Law & the Courts

The Corner

Trump’s ‘but the Court!’ Cry Can Be Used Against Him, Too

Earlier in the week, Ian Tuttle wrote trenchantly — and comprehensively — on the matter of Trump and the Supreme Court. Regardless of where you come down on the question, I’d recommend that you read his piece.

Evidently, Trump believes that the Supreme Court is his . . . well, trump card. Indeed, he has taken to saying as much at his rallies. As Ramesh notes over at Bloomberg, Trump’s pitch to the disaffected is extremely blunt:

If you really like Donald Trump, that’s great, but if you don’t, you have to vote for me anyway,” the candidate said at a recent rally in Cedar Rapids, Iowa. “You know why? Supreme Court judges, Supreme Court judges

So far as it goes, this is all fine. And yet there is a whopping flaw in this mode of persuasion: Namely, that the “but the Court” argument could be applied in any direction, not just in Trump’s.

“But the Court!” is a cry that is designed explicitly to appeal to Republicans rather than to Independents or Democrats, its root presumption being that, whatever problems a normal GOP voter might have with Trump, to have Hillary in the White House would be worse. More specifically, it is a pitch that is intended to tamp down dissent and to override conscience — to bring into line the 20+ percent of Republicans who are presently withholding their support. When Trump says “you have to vote for me,” he is not making a pitch for himself on the merits; he is elevating the future of the Court above all other considerations. “Voting for me might be messy,” he is suggesting, “and you might even think I’m unfit for office. But nothing is worse than the damage that Hillary Clinton will do to American jurisprudence.”
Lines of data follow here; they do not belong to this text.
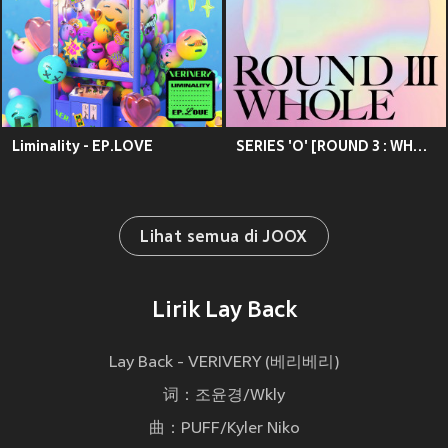
Liminality - EP.LOVE
SERIES 'O' [ROUND 3 : WHOLE]
Lihat semua di JOOX
Lirik Lay Back
Lay Back - VERIVERY (베리베리)
词：조윤경/Wkly
曲：PUFF/Kyler Niko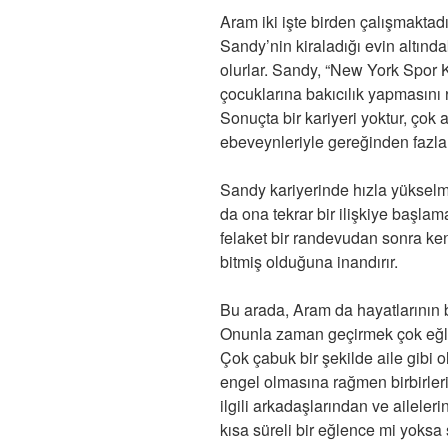
Aram iki işte birden çalışmaktadır
Sandy’nin kiraladığı evin altın
olurlar. Sandy, “New York Spor 
çocuklarına bakıcılık yapmasını r
Sonuçta bir kariyeri yoktur, çok az
ebeveynleriyle gereğinden fazla
Sandy kariyerinde hızla yükselmekte
da ona tekrar bir ilişkiye başla
felaket bir randevudan sonra kend
bitmiş olduğuna inandırır.
Bu arada, Aram da hayatlarının 
Onunla zaman geçirmek çok eğle
Çok çabuk bir şekilde aile gibi ol
engel olmasına rağmen birbirlerin
ilgili arkadaşlarından ve ailelerin
kısa süreli bir eğlence mi yoksa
Again, so far as it goes this is all fine. But couldn’t this case be made in favor of a host of other propositions, too? For example: Couldn’t it be made in favor of replacing Trump? Certainly, such a late maneuver would invite a cacophony of opprobrium. Were the RNC to try in earnest to kick Trump off the ballot, we would hear about the “will of the people” and about the “sanctity of democracy” and about “abuse of the rules.” But couldn’t the RNC simply respond by saying, “Trump is losing badly, and with a loss goes the Court. Sorry, but we have to do this”? And couldn’t they add, “You know why? Supreme Court judges, Supreme Court judges”?

Likewise, couldn’t such a case be made in favor of, say, Mitt Romney’s jumping into the fray? Suppose that opinion polling indicated that a Clinton-Romney-Trump-Johnson-Stein race would yield no clear winner in the electoral college, and that Romney’s arrive would thus throw the election to the Republican House. By Trump’s logic, wouldn’t it be imperative that Romney got in? Sure, a portion of the GOP’s base would be upset. But why would that matter? At present, a good portion of the GOP’s voters are refusing to back Trump, and Trump’s response is “suck it up, this is about the Court.” Why couldn’t the anti-Trump-but-pro-Romney contingent merely advance the same case: “It’s about the Court, stupid?”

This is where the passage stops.